- Born: Michael Velasquez January 4, 1984 (age 42)
- Origin: Detroit, Michigan, U.S.
- Genres: Hip hop
- Occupations: Producer, rapper, disc jockey
- Years active: 1997–present
- Label: Armed Robbery Entertainment (2019-present)

= DJ Clay =

American rapper

Michael Velasquez (born January 4, 1984), better known by his stage name DJ Clay, is an American record producer, rapper and disc jockey from Detroit, Michigan. He was signed to Psychopathic Records, but is now on his own label, Armed Robbery Entertainment. As of 2010, Velasquez has sold over 200,000 units.

==Biography==

While DJing in Southwest Detroit, starting at the age of 13, he started making a name by age 16, by 17 Michael Velasquez performed at several events hosted by Psychopathic Records, including Big Balla X-Mas Party events, Juggalo Championship Wrestling events, charity events, and the release party for Twiztid’s album Man's Myth. In 2006, he was asked by Shaggy 2 Dope to DJ for him on his national "F.T.F.O." tour. After the tour, Velasquez was approached by Insane Clown Posse to DJ all of their tours exclusively . Velasquez was signed by Psychopathic Records in 2007 and began producing songs for several of the label's releases.

At the 2007 Gathering of the Juggalos music festival, it was announced that Velasquez had been signed to Psychopathic Records and their subsidiary label Hatchet House. The following year, it was announced that Velasquez would be releasing a series of mixtapes titled Let 'Em Bleed that would feature artists on Psychopathic Records, Hatchet House and other labels.
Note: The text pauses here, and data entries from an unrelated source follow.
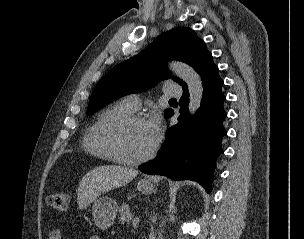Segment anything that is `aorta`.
Masks as SVG:
<instances>
[{
	"label": "aorta",
	"mask_w": 304,
	"mask_h": 239,
	"mask_svg": "<svg viewBox=\"0 0 304 239\" xmlns=\"http://www.w3.org/2000/svg\"><path fill=\"white\" fill-rule=\"evenodd\" d=\"M169 69L180 77L188 86L189 92V111L194 114L201 105L203 97V85L200 76L189 65L181 62L169 63ZM162 232L159 233L158 239H163Z\"/></svg>",
	"instance_id": "aorta-1"
}]
</instances>
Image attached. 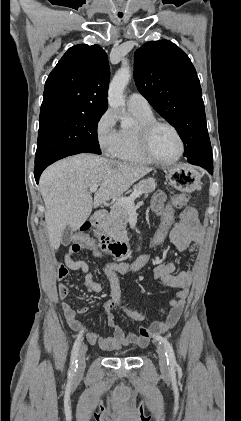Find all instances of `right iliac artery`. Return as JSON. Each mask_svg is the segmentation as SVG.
<instances>
[{
    "instance_id": "obj_1",
    "label": "right iliac artery",
    "mask_w": 241,
    "mask_h": 421,
    "mask_svg": "<svg viewBox=\"0 0 241 421\" xmlns=\"http://www.w3.org/2000/svg\"><path fill=\"white\" fill-rule=\"evenodd\" d=\"M82 332H80L77 336L76 341L74 342L73 345V349H72V353H71V364H70V369L68 372V376L69 378H72L76 372L77 369V358H78V353H79V348H80V343L82 341L81 337H82Z\"/></svg>"
}]
</instances>
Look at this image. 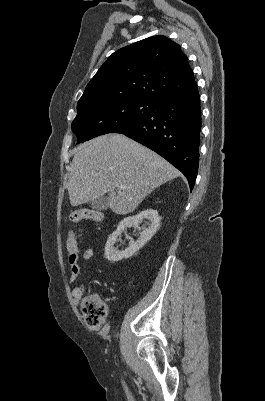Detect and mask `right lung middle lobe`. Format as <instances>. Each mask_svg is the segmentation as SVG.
Instances as JSON below:
<instances>
[{"label":"right lung middle lobe","instance_id":"right-lung-middle-lobe-1","mask_svg":"<svg viewBox=\"0 0 265 401\" xmlns=\"http://www.w3.org/2000/svg\"><path fill=\"white\" fill-rule=\"evenodd\" d=\"M157 101L144 98H103L77 106L72 131L78 143L99 135L113 133L151 115Z\"/></svg>","mask_w":265,"mask_h":401}]
</instances>
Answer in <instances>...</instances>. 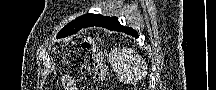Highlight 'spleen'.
Masks as SVG:
<instances>
[{
    "instance_id": "spleen-1",
    "label": "spleen",
    "mask_w": 216,
    "mask_h": 90,
    "mask_svg": "<svg viewBox=\"0 0 216 90\" xmlns=\"http://www.w3.org/2000/svg\"><path fill=\"white\" fill-rule=\"evenodd\" d=\"M125 58L128 60L129 64H133V70H140V68H143L144 60H142L141 56H139L137 52H133V50L127 48Z\"/></svg>"
}]
</instances>
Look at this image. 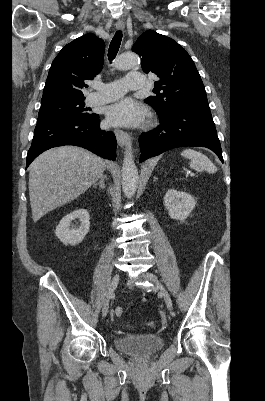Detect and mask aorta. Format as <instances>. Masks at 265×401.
I'll return each mask as SVG.
<instances>
[{
	"label": "aorta",
	"mask_w": 265,
	"mask_h": 401,
	"mask_svg": "<svg viewBox=\"0 0 265 401\" xmlns=\"http://www.w3.org/2000/svg\"><path fill=\"white\" fill-rule=\"evenodd\" d=\"M121 62H118L117 66L119 68H133V66H138L140 64L139 56L133 54V52H123L120 56ZM124 152V160L122 166V188L125 196L131 198L135 194L138 186V168L133 160L131 140L127 144Z\"/></svg>",
	"instance_id": "1"
}]
</instances>
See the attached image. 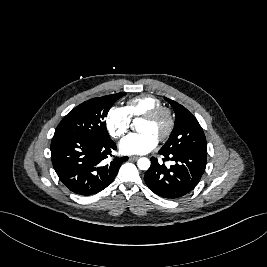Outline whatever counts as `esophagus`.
<instances>
[{
	"label": "esophagus",
	"instance_id": "1",
	"mask_svg": "<svg viewBox=\"0 0 267 267\" xmlns=\"http://www.w3.org/2000/svg\"><path fill=\"white\" fill-rule=\"evenodd\" d=\"M139 157L138 156H130L129 159L130 160H137Z\"/></svg>",
	"mask_w": 267,
	"mask_h": 267
}]
</instances>
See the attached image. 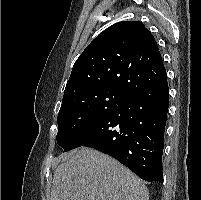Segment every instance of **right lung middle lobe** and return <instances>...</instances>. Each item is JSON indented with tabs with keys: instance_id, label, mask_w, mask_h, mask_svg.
I'll return each mask as SVG.
<instances>
[{
	"instance_id": "1",
	"label": "right lung middle lobe",
	"mask_w": 201,
	"mask_h": 200,
	"mask_svg": "<svg viewBox=\"0 0 201 200\" xmlns=\"http://www.w3.org/2000/svg\"><path fill=\"white\" fill-rule=\"evenodd\" d=\"M128 96L108 90L89 91L62 101L57 143L63 148L83 130L119 107Z\"/></svg>"
}]
</instances>
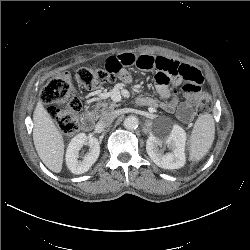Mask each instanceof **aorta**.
<instances>
[{"instance_id": "aorta-1", "label": "aorta", "mask_w": 250, "mask_h": 250, "mask_svg": "<svg viewBox=\"0 0 250 250\" xmlns=\"http://www.w3.org/2000/svg\"><path fill=\"white\" fill-rule=\"evenodd\" d=\"M123 125L128 130H134L139 125V120L135 116H128L125 118Z\"/></svg>"}]
</instances>
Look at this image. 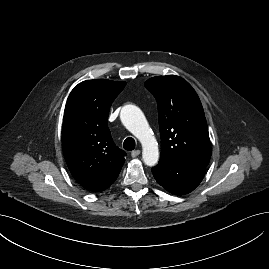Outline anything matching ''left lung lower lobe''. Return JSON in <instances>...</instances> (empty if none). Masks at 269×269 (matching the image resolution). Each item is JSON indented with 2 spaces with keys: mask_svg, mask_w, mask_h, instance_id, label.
<instances>
[{
  "mask_svg": "<svg viewBox=\"0 0 269 269\" xmlns=\"http://www.w3.org/2000/svg\"><path fill=\"white\" fill-rule=\"evenodd\" d=\"M205 171L206 167L169 157H160L158 165L152 168L156 181L175 195L193 191L203 179Z\"/></svg>",
  "mask_w": 269,
  "mask_h": 269,
  "instance_id": "obj_1",
  "label": "left lung lower lobe"
}]
</instances>
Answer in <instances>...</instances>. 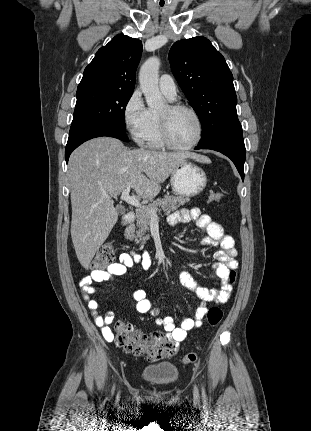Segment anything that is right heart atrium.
<instances>
[{
    "mask_svg": "<svg viewBox=\"0 0 311 431\" xmlns=\"http://www.w3.org/2000/svg\"><path fill=\"white\" fill-rule=\"evenodd\" d=\"M149 110L144 104L139 90L131 92L123 106V122L130 137L139 145L145 143L144 132Z\"/></svg>",
    "mask_w": 311,
    "mask_h": 431,
    "instance_id": "1",
    "label": "right heart atrium"
}]
</instances>
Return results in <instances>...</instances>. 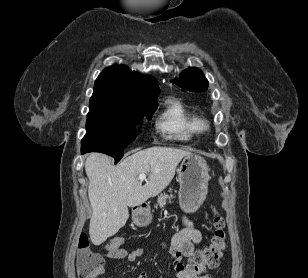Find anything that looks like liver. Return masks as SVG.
<instances>
[{
  "instance_id": "obj_1",
  "label": "liver",
  "mask_w": 308,
  "mask_h": 278,
  "mask_svg": "<svg viewBox=\"0 0 308 278\" xmlns=\"http://www.w3.org/2000/svg\"><path fill=\"white\" fill-rule=\"evenodd\" d=\"M190 154L186 150L155 146L135 152L114 166L111 157L91 153L85 171L92 207V243L100 245L115 235L129 218L128 207L141 205L162 192L173 179L181 159ZM140 173L148 174L145 185L139 181Z\"/></svg>"
}]
</instances>
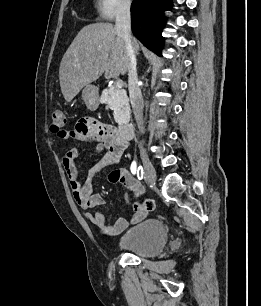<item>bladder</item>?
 <instances>
[{
    "mask_svg": "<svg viewBox=\"0 0 261 306\" xmlns=\"http://www.w3.org/2000/svg\"><path fill=\"white\" fill-rule=\"evenodd\" d=\"M168 240L166 225L157 218L145 219L128 228L118 239L119 249L140 257L159 254Z\"/></svg>",
    "mask_w": 261,
    "mask_h": 306,
    "instance_id": "bladder-1",
    "label": "bladder"
}]
</instances>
After releasing four volumes, Velasquez announced in 2010 that he would be releasing a new series of mixtapes titled Book of the Wicked. On June 4, 2013, DJ Clay released a new mixtape titled A World Upside Down.
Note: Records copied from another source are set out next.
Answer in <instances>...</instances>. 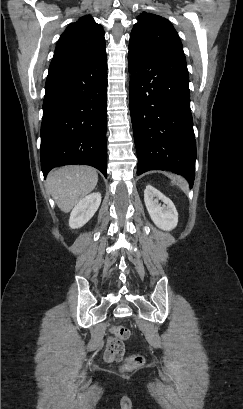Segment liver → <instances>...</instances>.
<instances>
[{"label": "liver", "mask_w": 243, "mask_h": 409, "mask_svg": "<svg viewBox=\"0 0 243 409\" xmlns=\"http://www.w3.org/2000/svg\"><path fill=\"white\" fill-rule=\"evenodd\" d=\"M97 171L90 166L70 165L52 170L47 188L61 211L69 212L97 185Z\"/></svg>", "instance_id": "obj_1"}]
</instances>
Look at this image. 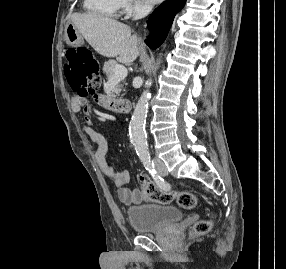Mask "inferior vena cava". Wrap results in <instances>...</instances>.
I'll use <instances>...</instances> for the list:
<instances>
[{
    "instance_id": "602c4592",
    "label": "inferior vena cava",
    "mask_w": 286,
    "mask_h": 269,
    "mask_svg": "<svg viewBox=\"0 0 286 269\" xmlns=\"http://www.w3.org/2000/svg\"><path fill=\"white\" fill-rule=\"evenodd\" d=\"M151 10V6H143L139 7L136 10V14L134 15V20L141 19L145 17Z\"/></svg>"
}]
</instances>
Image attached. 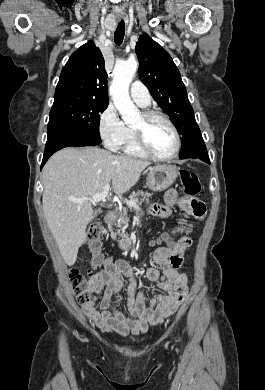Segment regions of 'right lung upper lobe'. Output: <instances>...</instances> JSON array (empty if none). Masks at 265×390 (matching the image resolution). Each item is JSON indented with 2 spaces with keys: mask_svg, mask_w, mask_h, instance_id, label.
Here are the masks:
<instances>
[{
  "mask_svg": "<svg viewBox=\"0 0 265 390\" xmlns=\"http://www.w3.org/2000/svg\"><path fill=\"white\" fill-rule=\"evenodd\" d=\"M73 98L109 103L104 58L92 41L77 49L61 72L54 101Z\"/></svg>",
  "mask_w": 265,
  "mask_h": 390,
  "instance_id": "obj_1",
  "label": "right lung upper lobe"
}]
</instances>
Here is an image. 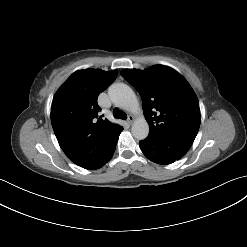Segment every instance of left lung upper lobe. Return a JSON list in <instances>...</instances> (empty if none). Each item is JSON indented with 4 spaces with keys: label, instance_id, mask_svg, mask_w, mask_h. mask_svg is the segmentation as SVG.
Here are the masks:
<instances>
[{
    "label": "left lung upper lobe",
    "instance_id": "left-lung-upper-lobe-1",
    "mask_svg": "<svg viewBox=\"0 0 247 247\" xmlns=\"http://www.w3.org/2000/svg\"><path fill=\"white\" fill-rule=\"evenodd\" d=\"M121 75L142 98L148 137L191 147L201 119L198 99L185 78L163 65L144 71L124 69Z\"/></svg>",
    "mask_w": 247,
    "mask_h": 247
}]
</instances>
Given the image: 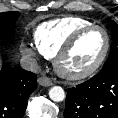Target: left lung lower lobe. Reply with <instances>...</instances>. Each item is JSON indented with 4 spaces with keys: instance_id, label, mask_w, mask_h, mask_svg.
<instances>
[{
    "instance_id": "obj_1",
    "label": "left lung lower lobe",
    "mask_w": 118,
    "mask_h": 118,
    "mask_svg": "<svg viewBox=\"0 0 118 118\" xmlns=\"http://www.w3.org/2000/svg\"><path fill=\"white\" fill-rule=\"evenodd\" d=\"M64 118H118V65L69 88Z\"/></svg>"
}]
</instances>
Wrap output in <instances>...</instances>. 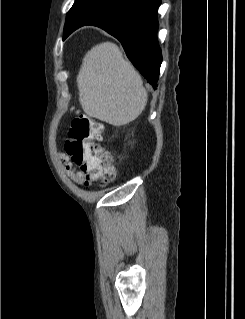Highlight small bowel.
<instances>
[{
	"instance_id": "small-bowel-1",
	"label": "small bowel",
	"mask_w": 245,
	"mask_h": 319,
	"mask_svg": "<svg viewBox=\"0 0 245 319\" xmlns=\"http://www.w3.org/2000/svg\"><path fill=\"white\" fill-rule=\"evenodd\" d=\"M59 160L62 164L64 172L68 176H70L76 182L80 183L83 181V179H84L83 174L72 166V164L69 162V159L67 156H65L64 154H60Z\"/></svg>"
}]
</instances>
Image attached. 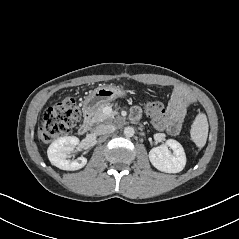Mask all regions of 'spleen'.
<instances>
[{"label": "spleen", "instance_id": "3e777b00", "mask_svg": "<svg viewBox=\"0 0 239 239\" xmlns=\"http://www.w3.org/2000/svg\"><path fill=\"white\" fill-rule=\"evenodd\" d=\"M208 121L204 113L199 112L191 127V138L199 148L204 147L208 136Z\"/></svg>", "mask_w": 239, "mask_h": 239}]
</instances>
DJ Clay appeared at the Juggalo March On Washington. In August 2018, it was announced that DJ Clay would be working on a collaboration EP with Danny Diablo. In September 2018, DJ Clay took to social media to announce a "black out" meaning he would be stepping away from social media to work on his new album with Psychopathic and would not return to social media until it was complete.

==Influences==
Velasquez cites Insane Clown Posse, DJ Q-bert, Mix Master Mike, DMX, Korn, Michael Jackson and The Beatles among his influences.

==Discography==
- End Of Your Career: The Mixxtape (2006)
- Let 'Em Bleed: The Mixxtape, Vol. 1 (February 19, 2008) (Hatchet House)
- Let 'Em Bleed: The Mixxtape, Vol. 2 (July 2008) (Hatchet House)
- Let 'Em Bleed: The Mixxtape, Vol. 3 (November 11, 2008) (Hatchet House)
- Let 'Em Bleed: The Mixxtape, Vol. 4 (August 6, 2009) (Hatchet House)
- Book of the Wicked, Chapter One (June 8, 2010) (Hatchet House)
- Book of the Wicked, Chapter Two (December 7, 2010) (Hatchet House)
- A World Upside Down: The Mixxtape (June 4, 2013) (Hatchet House)
- Hands of Odd EP (Tour Exclusive EP) (March 2014) (Hatchet House)
- The SidewayZ Room (December 2016) (Psychopathic Records)
- Over The Fear (August 30, 2019) (Armed Robbery Entertainment)

==Features==
He was featured on the Bloodstepp track "Underground MVP" which also featured Big Hoodoo, Axe Murder Boyz, Spice 1, KidCrusher, Syn and Mike Puwal of Zug Izland from the album Grand Theft UFO: Floppy Disk Edition released in 2014.